The National Museum of Beirut

A museum, when done right, can be a truly spectacular experience. In my humble opinion, as a fairly frequent museum-goer, there are a few essential elements for a good museum. The National Museum of Beirut really nailed it on all counts.

We showed up on a Sunday morning, intending to do a quick breeze-through right when the museum opened before embarking on our day trip to Byblos and the Jeitta Grotto. When we arrived, we walked into the vestibule of the museum but the doors to the museum itself were closed and the museum was totally dark. After a couple of minutes of loitering, they let us into the museum on the promise we came back to buy tickets later, and we walked into the grand room you see above just as they were turning on the lights. It is probably unreasonable to expect such a grand entrance for all museum visits, but as element #1, we’ll just say:  the museum should not be too crowded. We had the place to ourselves, except for the minders making sure we didn’t touch anything or take photos of stuff we weren’t supposed to (which was very little, actually).

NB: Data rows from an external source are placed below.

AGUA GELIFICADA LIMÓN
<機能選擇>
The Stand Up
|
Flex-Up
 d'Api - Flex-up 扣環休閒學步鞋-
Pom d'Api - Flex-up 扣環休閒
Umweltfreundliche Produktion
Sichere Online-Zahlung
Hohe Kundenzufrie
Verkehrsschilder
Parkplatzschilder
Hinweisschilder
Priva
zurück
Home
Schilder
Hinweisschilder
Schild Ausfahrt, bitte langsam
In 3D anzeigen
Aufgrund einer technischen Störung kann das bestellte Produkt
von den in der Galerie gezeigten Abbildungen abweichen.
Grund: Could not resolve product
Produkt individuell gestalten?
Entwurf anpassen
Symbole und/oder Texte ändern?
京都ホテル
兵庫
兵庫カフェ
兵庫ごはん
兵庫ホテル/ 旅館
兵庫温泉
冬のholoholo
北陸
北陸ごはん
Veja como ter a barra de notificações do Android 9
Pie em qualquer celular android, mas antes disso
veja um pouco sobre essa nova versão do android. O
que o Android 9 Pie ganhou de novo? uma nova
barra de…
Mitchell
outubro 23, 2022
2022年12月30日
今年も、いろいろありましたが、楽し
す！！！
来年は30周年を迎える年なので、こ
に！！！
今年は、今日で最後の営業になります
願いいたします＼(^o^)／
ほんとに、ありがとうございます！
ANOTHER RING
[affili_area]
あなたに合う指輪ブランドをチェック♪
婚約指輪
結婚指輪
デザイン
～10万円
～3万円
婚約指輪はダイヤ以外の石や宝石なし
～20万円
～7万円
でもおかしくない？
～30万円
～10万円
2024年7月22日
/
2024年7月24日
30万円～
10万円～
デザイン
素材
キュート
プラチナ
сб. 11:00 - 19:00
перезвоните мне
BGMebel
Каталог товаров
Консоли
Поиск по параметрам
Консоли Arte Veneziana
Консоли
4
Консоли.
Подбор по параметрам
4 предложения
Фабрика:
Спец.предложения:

Element #2 to a great museum is to be on the smaller side. I’ve been to a lot of world famous museums– all of the Smithsonians, the Louvre, MoMA, Museo Nacional de la Reina, etc. Museums that are too large, and have confusing floor plans or too many rooms, just make me exhausted and grumpy. You have to go into such places knowing 2-3 key things you want to see, beeline toward them, and get out. Otherwise you just end up with FOMO (that’s Fear of Missing Out) or regret that you didn’t see something you really wanted to see because you got tuckered out. As a corollary to this element, inevitably if you go into a museum with high expectations for some world famous thing, you will inevitably be disappointed (as anyone who has see the crowds ogling Guernica or the Mona Lisa can attest!)

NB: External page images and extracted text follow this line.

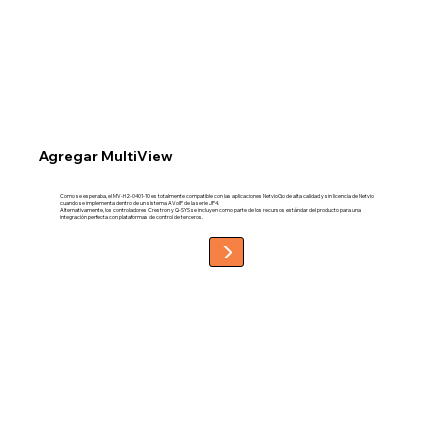
Agregar MultiView
Como se esperaba, el MV-H2-0401-10 es totalmente compatible con las aplicaciones NetvioGo de alta calidad y sin licencia de Netvio
cuando se implementa dentro de un sistema AVoIP de la serie JP4.
Alternativamente, los controladores Crestron y Q-SYS se incluyen como parte de los recursos estándar del producto para una
integración perfecta con plataformas de control de terceros.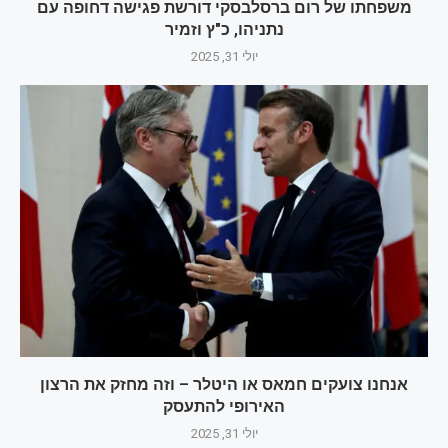
משפחתו של רום ברסלבסקי דורשת פגישה דחופה עם
נתניהו, כ"ץ וזמיר
יולי 31, 2025
אנחנו צועקים חמאס או היטלר – וזה מחזק את הרצון
האירופי להתעסק
יולי 31, 2025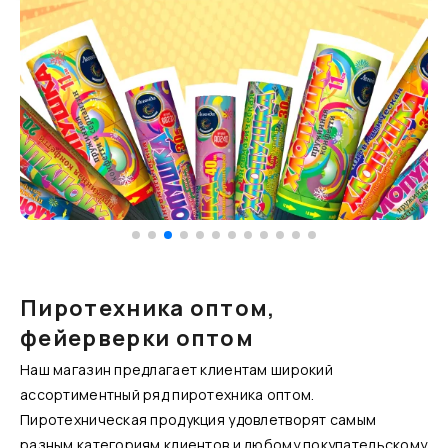
Пиротехника оптом,
фейерверки оптом
Наш магазин предлагает клиентам широкий
ассортиментный ряд пиротехника оптом.
Пиротехническая продукция удовлетворят самым
разным категориям клиентов и любому покупательскому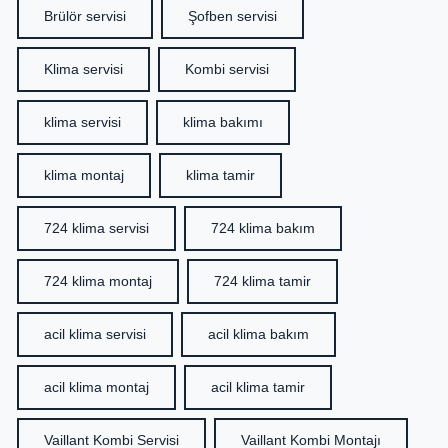
Brülör servisi
Şofben servisi
Klima servisi
Kombi servisi
klima servisi
klima bakımı
klima montaj
klima tamir
724 klima servisi
724 klima bakım
724 klima montaj
724 klima tamir
acil klima servisi
acil klima bakım
acil klima montaj
acil klima tamir
Vaillant Kombi Servisi
Vaillant Kombi Montajı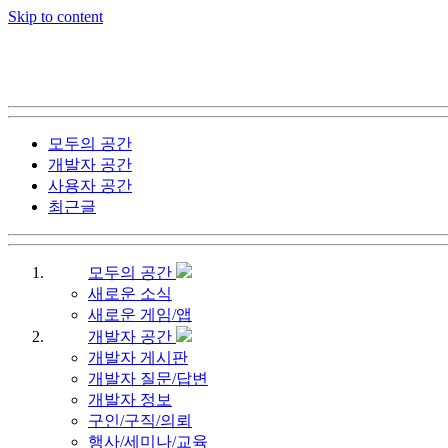
Skip to content
모두의 공간
개발자 공간
사용자 공간
최근글
모두의 공간
새로운 소식
새로운 게임/앱
개발자 공간
개발자 게시판
개발자 질문/답변
개발자 정보
구인/구직/의뢰
행사/세미나/교육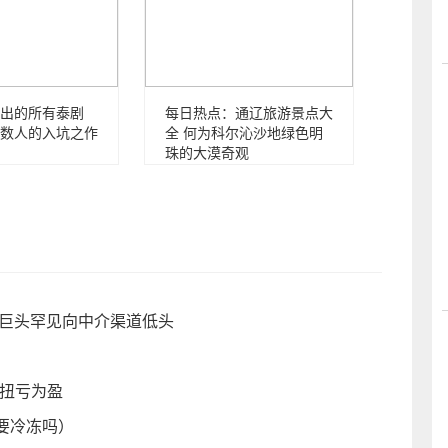
出的所有泰剧
每日热点：通辽旅游景点大
数人的入坑之作
全 何为科尔沁沙地绿色明
珠的大漠奇观
亿巨头罕见向中介渠道低头
比扭亏为盈
要冷冻吗）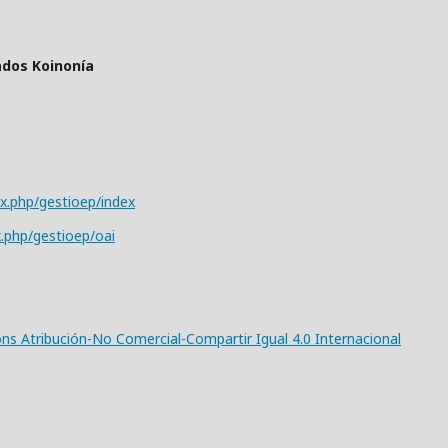
ados Koinonía
ex.php/gestioep/index
x.php/gestioep/oai
s Atribución-No Comercial-Compartir Igual 4.0 Internacional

Beirut’s museum was wonderful in its simplicity:  it was only three floors. The first floor was one great hall with two rooms off the sides. The second floor was a ring around the grand hall of the first floor, so it was open and airy. Plus there was a small basement with a few specific exhibitions. You could literally see everything and read most of the descriptions and still be done in an hour or maybe a little more.

The Colossus of Byblos

There probably aren’t many places outside of the Mediterranean that have the luxury of drawing on such a rich variety of antiquity. Literally everybody was in Lebanon– the Phoenicians, the Greeks, the Romans, the Byzantines, the Mamluks, and the Ottomans. Variety is the spice of life, and variety is element #3 to a great museum.

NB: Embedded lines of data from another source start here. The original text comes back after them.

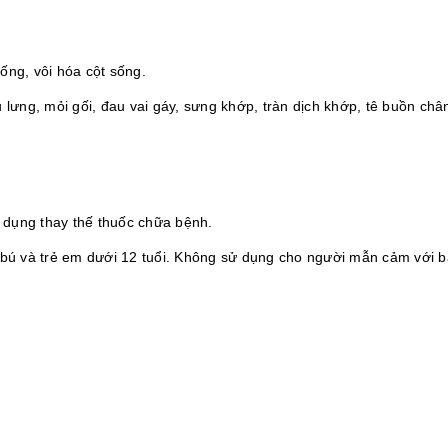
ống, vôi hóa cột sống.
ưng, mỏi gối, đau vai gáy, sưng khớp, tràn dịch khớp, tê buồn chân
 dụng thay thế thuốc chữa bệnh.
bú và trẻ em dưới 12 tuổi. Không sử dụng cho người mẫn cảm với b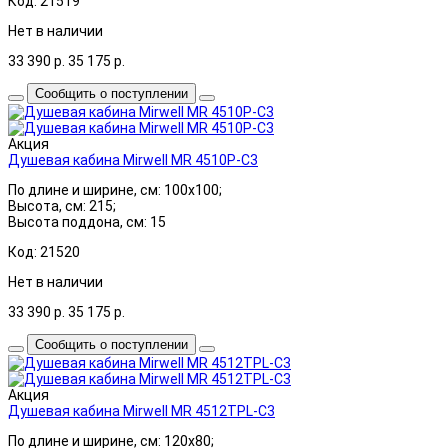
Код: 21519
Нет в наличии
33 390
р.
35 175
р.
Сообщить о поступлении
Акция
Душевая кабина Mirwell MR 4510P-C3
По длине и ширине, см: 100x100;
Высота, см: 215;
Высота поддона, см: 15
Код: 21520
Нет в наличии
33 390
р.
35 175
р.
Сообщить о поступлении
Акция
Душевая кабина Mirwell MR 4512TPL-C3
По длине и ширине, см: 120x80;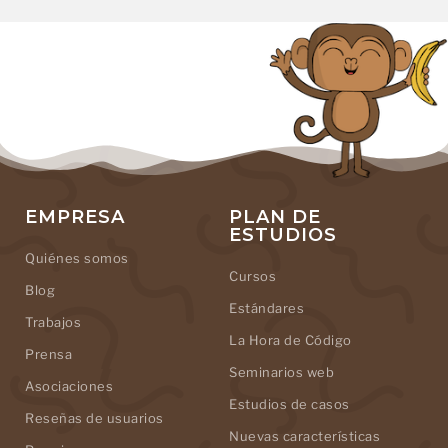
EMPRESA
PLAN DE
ESTUDIOS
Quiénes somos
Cursos
Blog
Estándares
Trabajos
La Hora de Código
Prensa
Seminarios web
Asociaciones
Estudios de casos
Reseñas de usuarios
Nuevas características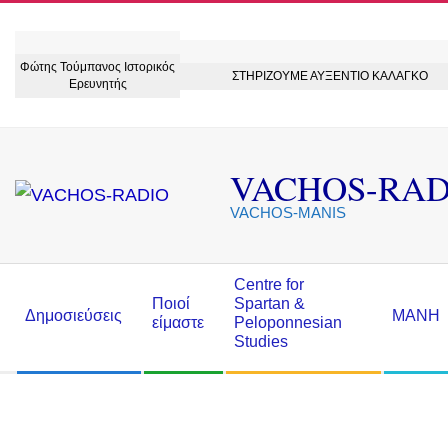
Skip
to
Φώτης Τούμπανος Ιστορικός
content
ΣΤΗΡΙΖΟΥΜΕ ΑΥΞΕΝΤΙΟ ΚΑΛΑΓΚΟ
Ερευνητής
VACHOS-RAD
VACHOS-MANIS
Secondary
Centre for
Ποιοί
Spartan &
Navigation
Δημοσιεύσεις
ΜΑΝΗ
είμαστε
Peloponnesian
Menu
Studies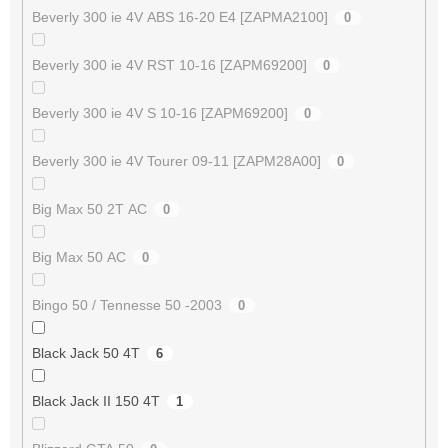
Beverly 300 ie 4V ABS 16-20 E4 [ZAPMA2100]
0
Beverly 300 ie 4V RST 10-16 [ZAPM69200]
0
Beverly 300 ie 4V S 10-16 [ZAPM69200]
0
Beverly 300 ie 4V Tourer 09-11 [ZAPM28A00]
0
Big Max 50 2T AC
0
Big Max 50 AC
0
Bingo 50 / Tennesse 50 -2003
0
Black Jack 50 4T
6
Black Jack II 150 4T
1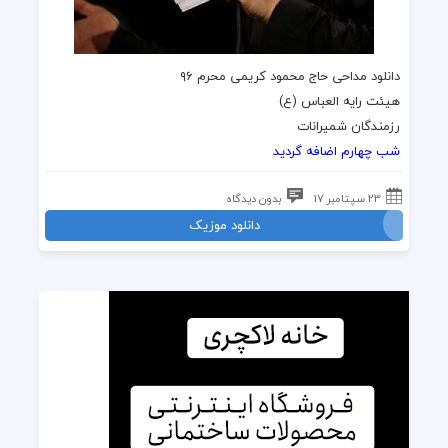
دانلود مداحی حاج محمود کریمی محرم ۹۶
هیئت رایه العباس (ع)
رزمندگان شمیرانات
شب چهارم اضافه گردید
23 سپتامبر 17
بدون دیدگاه
دانلود موزیک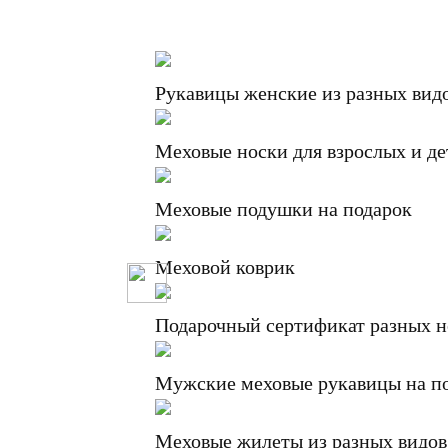
Рукавицы женские из разных вид
Меховые носки для взрослых и де
Меховые подушки на подарок
Меховой коврик
Подарочный сертификат разных 
Мужские меховые рукавицы на п
Меховые жилеты из разных видов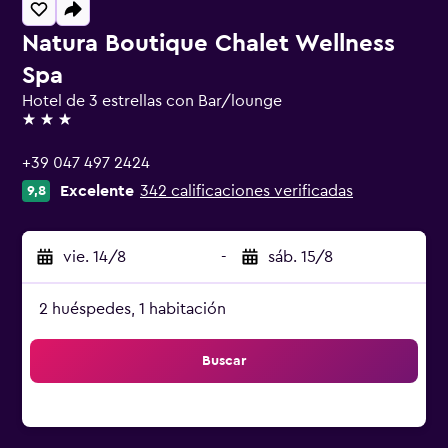
Natura Boutique Chalet Wellness
Spa
Hotel de 3 estrellas con Bar/lounge
3 estrellas
+39 047 497 2424
Excelente
342 calificaciones verificadas
9,8
vie. 14/8
-
sáb. 15/8
2 huéspedes, 1 habitación
Buscar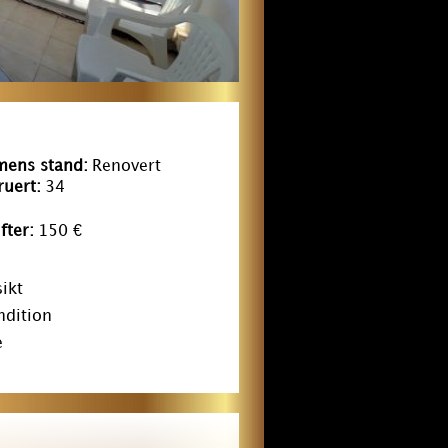
ens stand:
Renovert
uert:
34
fter:
150 €
ikt
ndition
e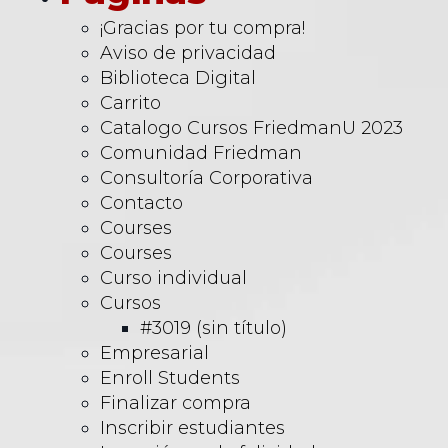
¡Gracias por tu compra!
Aviso de privacidad
Biblioteca Digital
Carrito
Catalogo Cursos FriedmanU 2023
Comunidad Friedman
Consultoría Corporativa
Contacto
Courses
Courses
Curso individual
Cursos
#3019 (sin título)
Empresarial
Enroll Students
Finalizar compra
Inscribir estudiantes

During Lebanon’s Civil War, the museum’s directors encased the museum’s mosaics in concrete, hid artifacts behind fake concrete walls, and stored artifacts in wood and concrete boxes. The museum was occupied by militias at various points over 20 years. With a few exceptions, most of the artifacts survived (apparently the basement flooded at one point, which caused some damage) and looting was minimal. I like that the museum doesn’t run away from its history, and while the museum now is pristine you can still see some indicators of what it’s been through, including bullet holes on the outside of the museum itself. Here you can see Severin in front of the “Mosaic of the Good Shepherd”– the hole in the lower left corner was caused by a sniper round– and that damage is despite the mosaic being encased in cement. Here is an amalgamation of artifacts fused together after the heat of mortar rounds melted some artifacts:

These glass things that look like fancy test tubes are apparently cosmetics jars from antiquity. I can’t remember if they were Phoenician or Roman, but the Phoenicians invented glass blowing so it’s possible this is their handiwork. Some of the colors were pretty psychedelic!

I had to take a picture of these Roman oil lamps. The museum in Kyrenia Castle in Cyprus also has a bunch of oil lamps, but they were all small (about the size of my hand) and mostly plain terra cotta. These were all metal, and the one on the left was probably a good two and half or three feet tall. Most were quite intricate. I really appreciated that we weren’t just looking at a bunch of Roman and Greek marbles, this is the stuff of ancient life!

A good museum also knows how to caption its artifacts (that’s element #4). The description for this hand just said the engraving you see on the wrist reads “Evexmanos made me.” Over the last 2,000 years people haven’t changed so much– we all still feel the impulse to immortalize on name on stuff. Heck, just yesterday I was unreasonably excited that I got to annotate a copy of a diplomatic note saying “this document is a true and accurate copy of the original”– the note was used to finalize an international agreement. My name will go down in obscure diplomatic history, so you do you Evexmanos!

This sculpture of Pan was small, about half the size of my palm. The detail was amazing and considering the U.S. Postal Service can’t get a package to us without breaking something, it is amazing to me the horns are still intact on this thing after a couple millennia.

These are murex shells. Murex were used in antiquity to produce Tyrian purple dye by the Phoenicians. These snails are why the color purple is associated with royalty and nobility– the dye is made from a  mucus excreted by the snail and extracting mucus from tens of thousands of snails took a lot of time and labor. The prize was a purple dye that got brighter and deeper with exposure to sunlight, rather than fading as was the case with lesser dyes!

This gilded statue (and the others below) were found in Byblos and date to the Middle Bronze Age. They are most likely from the 19th century BCE, which means they are nearly four thousand years old.

One of the final elements of a great museum is that the building and surroundings itself should set the mood for whatever they are displaying. We were very lucky to be able to visit the Beirut museum’s basement, which had just reopened to the public for the first time since 1975 a few months prior. The basement was darker, with low ceilings, and a little more somber and moody. The basement contained all of the museum’s funerary artifacts, including tow medieval Christian mummies. They also had these amazing large terra cotta pots, probably three or four feet long, which we kind of split in half so you could see what was in them. Inside each was a skeleton with its knees tucked to it chins, you could still see the perfectly white teeth and ribs folded in on each other. I have no idea how they got the bodies into the jars, because the lip of the vase was way too narrow to squeeze them through– it looked as if the vase had been built around the body.

By far the most impressive display in the basement were 32 anthropoid coffins, which date from the 6th to 4th centuries BCE. They were off on their own in a long, dark corridor, dramatically lit and with a mirror so visitors could see their faces. The whole arrangement was eery and a little surreal. I’ve seen photos of a couple of the coffins out in the normal lit area of the museum; they definitely make a bigger impact in this setting! The picture doesn’t quite do their size justice– these things are big, and have quite wide girths.

We were extraordinarily lucky to get to see this museum. Obviously, we never would have come to Lebanon if we didn’t live in Cyprus, and getting to see all of this under one roof was a reminder of what rich and dense history we live among in the eastern Mediterranean.